Emily Rosa tinha onze anos de idade quando conseguiu algo com que muitos cientistas com décadas de carreira apenas sonham: assinar um artigo publicado num periódico científico de primeira linha. Há pouco mais de vinte e um anos, em abril de 1998, o Journal of the American Medical Association (JAMA) trazia a público o trabalho A Close Look at Therapeutic Touch, em que um experimento, desenhado por Emily dois anos antes para a feira de ciências da escola, demonstrava que praticantes de “toque terapêutico”, ou “TT” – uma forma de terapia por imposição das mãos – eram incapazes de detectar o tal “campo energético humano” de que suas supostas “curas” dependiam.

A metodologia adotada era de uma clareza solar: profissionais de TT tinham de introduzir suas mãos por um anteparo e determinar se, do outro lado, havia ou não a mão de outro ser humano. As chances de acerto, por pura sorte, eram de 50%. Se realmente houvesse um campo energético humano ou força vital detectável, o resultado deveria ser próximo de 100%. A real: 44%. O experimento publicado em JAMA foi composto por 280 testes individuais, e os participantes tinham, em alguns casos, quase três décadas de experiência em TT.

Produto do Ocidente, o TT foi inventado, na década de 70 do século passado, por uma ocultista holandesa, radicada nos Estados Unidos, e uma professora de Enfermagem da Universidade de Nova York. As criadoras, no entanto, reconhecem as raízes da práticano pensamento oriental. 
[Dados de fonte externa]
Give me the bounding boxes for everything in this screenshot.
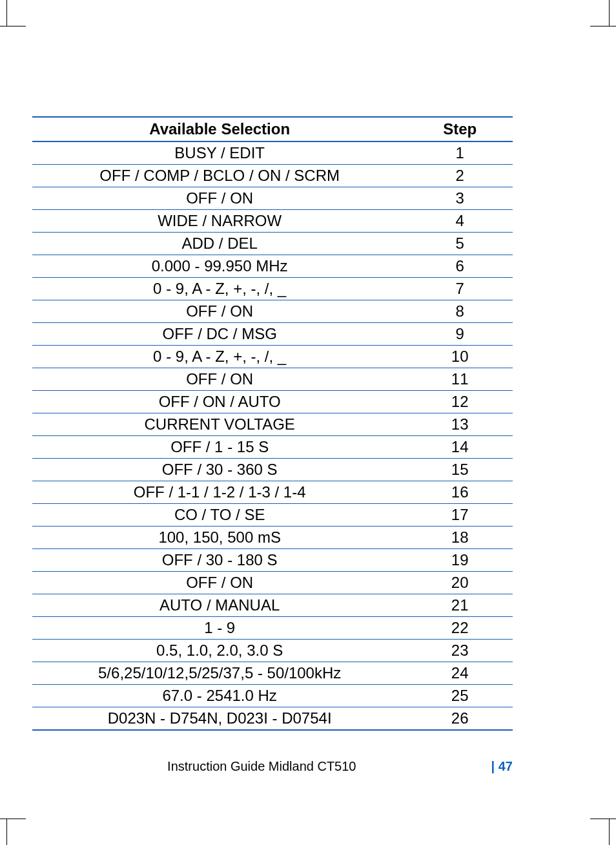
cell-available-selection: OFF / DC / MSG [32,323,407,346]
cell-available-selection: OFF / ON [32,368,407,391]
table-row: OFF / 1-1 / 1-2 / 1-3 / 1-416 [32,481,513,504]
cell-step: 24 [407,662,513,685]
table-row: ADD / DEL5 [32,233,513,255]
cell-available-selection: 0.5, 1.0, 2.0, 3.0 S [32,640,407,662]
header-available-selection: Available Selection [32,117,407,141]
table-row: 0 - 9, A - Z, +, -, /, _10 [32,346,513,368]
cell-step: 25 [407,685,513,707]
cell-available-selection: CO / TO / SE [32,504,407,527]
footer-title: Instruction Guide Midland CT510 [32,759,491,774]
header-step: Step [407,117,513,141]
cell-step: 3 [407,187,513,210]
table-row: OFF / ON / AUTO12 [32,391,513,413]
cell-available-selection: OFF / ON [32,187,407,210]
cell-available-selection: BUSY / EDIT [32,141,407,165]
table-row: 1 - 922 [32,617,513,640]
cell-available-selection: ADD / DEL [32,233,407,255]
footer-page-number: | 47 [491,759,513,774]
cell-step: 8 [407,300,513,323]
cell-step: 7 [407,278,513,300]
table-row: CO / TO / SE17 [32,504,513,527]
cell-step: 2 [407,165,513,187]
table-row: 5/6,25/10/12,5/25/37,5 - 50/100kHz24 [32,662,513,685]
table-row: BUSY / EDIT1 [32,141,513,165]
page-content: Available Selection Step BUSY / EDIT1OFF… [32,116,513,767]
table-row: 0.5, 1.0, 2.0, 3.0 S23 [32,640,513,662]
cell-available-selection: OFF / 1-1 / 1-2 / 1-3 / 1-4 [32,481,407,504]
cell-step: 11 [407,368,513,391]
table-body: BUSY / EDIT1OFF / COMP / BCLO / ON / SCR… [32,141,513,730]
table-row: 67.0 - 2541.0 Hz25 [32,685,513,707]
cell-step: 20 [407,572,513,594]
table-row: OFF / ON3 [32,187,513,210]
cell-step: 4 [407,210,513,233]
cell-step: 6 [407,255,513,278]
cell-step: 22 [407,617,513,640]
cell-step: 23 [407,640,513,662]
cell-available-selection: OFF / 30 - 180 S [32,549,407,572]
cell-step: 9 [407,323,513,346]
table-row: OFF / 30 - 360 S15 [32,459,513,481]
cell-available-selection: 5/6,25/10/12,5/25/37,5 - 50/100kHz [32,662,407,685]
cell-available-selection: OFF / ON / AUTO [32,391,407,413]
table-row: OFF / ON8 [32,300,513,323]
cell-available-selection: OFF / 1 - 15 S [32,436,407,459]
cell-available-selection: CURRENT VOLTAGE [32,413,407,436]
cell-available-selection: 0 - 9, A - Z, +, -, /, _ [32,346,407,368]
table-row: D023N - D754N, D023I - D0754I26 [32,707,513,731]
cell-available-selection: 0 - 9, A - Z, +, -, /, _ [32,278,407,300]
table-row: OFF / 30 - 180 S19 [32,549,513,572]
cell-available-selection: OFF / COMP / BCLO / ON / SCRM [32,165,407,187]
table-row: OFF / DC / MSG9 [32,323,513,346]
cell-step: 21 [407,594,513,617]
table-row: CURRENT VOLTAGE13 [32,413,513,436]
cell-available-selection: D023N - D754N, D023I - D0754I [32,707,407,731]
cell-available-selection: 1 - 9 [32,617,407,640]
table-row: AUTO / MANUAL21 [32,594,513,617]
table-row: OFF / ON11 [32,368,513,391]
table-header-row: Available Selection Step [32,117,513,141]
cell-available-selection: OFF / 30 - 360 S [32,459,407,481]
cell-step: 13 [407,413,513,436]
cell-step: 12 [407,391,513,413]
cell-step: 18 [407,527,513,549]
cell-available-selection: 100, 150, 500 mS [32,527,407,549]
table-row: OFF / 1 - 15 S14 [32,436,513,459]
table-row: OFF / COMP / BCLO / ON / SCRM2 [32,165,513,187]
cell-step: 15 [407,459,513,481]
cell-step: 1 [407,141,513,165]
cell-step: 14 [407,436,513,459]
page-footer: Instruction Guide Midland CT510 | 47 [32,759,513,774]
cell-step: 10 [407,346,513,368]
selection-table: Available Selection Step BUSY / EDIT1OFF… [32,116,513,731]
table-row: 0 - 9, A - Z, +, -, /, _7 [32,278,513,300]
cell-available-selection: OFF / ON [32,300,407,323]
cell-step: 19 [407,549,513,572]
table-row: 100, 150, 500 mS18 [32,527,513,549]
cell-available-selection: AUTO / MANUAL [32,594,407,617]
cell-available-selection: WIDE / NARROW [32,210,407,233]
cell-available-selection: 0.000 - 99.950 MHz [32,255,407,278]
cell-available-selection: 67.0 - 2541.0 Hz [32,685,407,707]
cell-step: 17 [407,504,513,527]
table-row: WIDE / NARROW4 [32,210,513,233]
table-row: OFF / ON20 [32,572,513,594]
cell-step: 5 [407,233,513,255]
cell-step: 26 [407,707,513,731]
table-row: 0.000 - 99.950 MHz6 [32,255,513,278]
cell-available-selection: OFF / ON [32,572,407,594]
cell-step: 16 [407,481,513,504]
Em artigo publicado em 1975 em The American Journal of Nursing, a professora de Enfermagem Dolores Krieger, uma das duas autoras do TT, cita o conceito indiano de prana, que ela interpreta como energia vital. A professora escreve que “a literatura afirma que o pranaé intrínseco ao que chamaríamos de molécula de oxigênio”. 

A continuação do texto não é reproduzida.